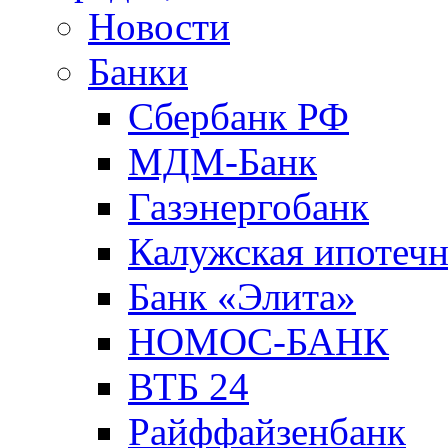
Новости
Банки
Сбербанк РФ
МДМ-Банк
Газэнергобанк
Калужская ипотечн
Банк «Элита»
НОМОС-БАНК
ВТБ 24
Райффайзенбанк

★ ★ ★ ★ ★ ★ ★

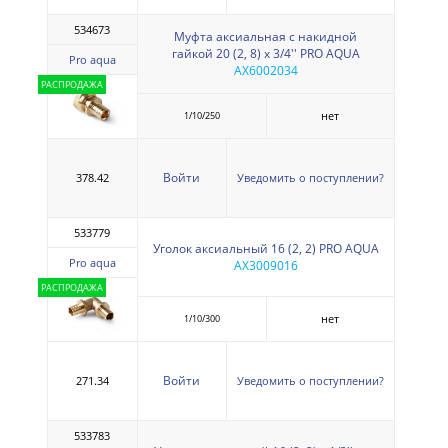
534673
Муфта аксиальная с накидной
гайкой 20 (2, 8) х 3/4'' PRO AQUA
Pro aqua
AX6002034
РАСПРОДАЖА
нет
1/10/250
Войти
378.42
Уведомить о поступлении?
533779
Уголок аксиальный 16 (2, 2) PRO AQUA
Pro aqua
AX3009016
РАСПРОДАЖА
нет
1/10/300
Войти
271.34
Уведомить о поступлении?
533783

★ ★ ★ ★ ★ ★ ★

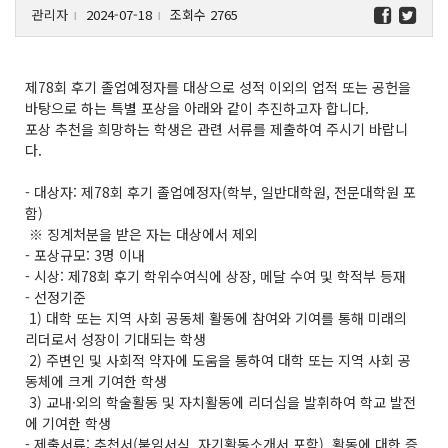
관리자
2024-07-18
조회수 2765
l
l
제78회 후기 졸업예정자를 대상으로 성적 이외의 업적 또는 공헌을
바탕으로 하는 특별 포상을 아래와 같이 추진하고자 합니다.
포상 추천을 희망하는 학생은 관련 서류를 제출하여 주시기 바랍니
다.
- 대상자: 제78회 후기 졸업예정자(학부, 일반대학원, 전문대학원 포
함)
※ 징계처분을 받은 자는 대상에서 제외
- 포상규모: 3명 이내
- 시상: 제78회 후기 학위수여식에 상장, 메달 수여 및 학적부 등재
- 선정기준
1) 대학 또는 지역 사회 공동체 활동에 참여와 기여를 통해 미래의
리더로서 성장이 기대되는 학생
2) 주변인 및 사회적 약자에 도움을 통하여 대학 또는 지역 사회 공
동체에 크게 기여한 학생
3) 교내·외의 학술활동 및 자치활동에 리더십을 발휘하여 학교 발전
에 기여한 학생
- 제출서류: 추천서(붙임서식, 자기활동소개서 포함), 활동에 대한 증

★ ★ ★ ★ ★ ★ ★

Work request
Word for word, restate the lines of the data above that fall between the line holding "리더로서 성장이 기대되는 학생" and the line holding "- 제출서류: 추천서(붙임서식, 자기활동소개서 포함), 활동에 대한 증", inclusive, and no other lines.

Solution to the problem
리더로서 성장이 기대되는 학생
2) 주변인 및 사회적 약자에 도움을 통하여 대학 또는 지역 사회 공
동체에 크게 기여한 학생
3) 교내·외의 학술활동 및 자치활동에 리더십을 발휘하여 학교 발전
에 기여한 학생
- 제출서류: 추천서(붙임서식, 자기활동소개서 포함), 활동에 대한 증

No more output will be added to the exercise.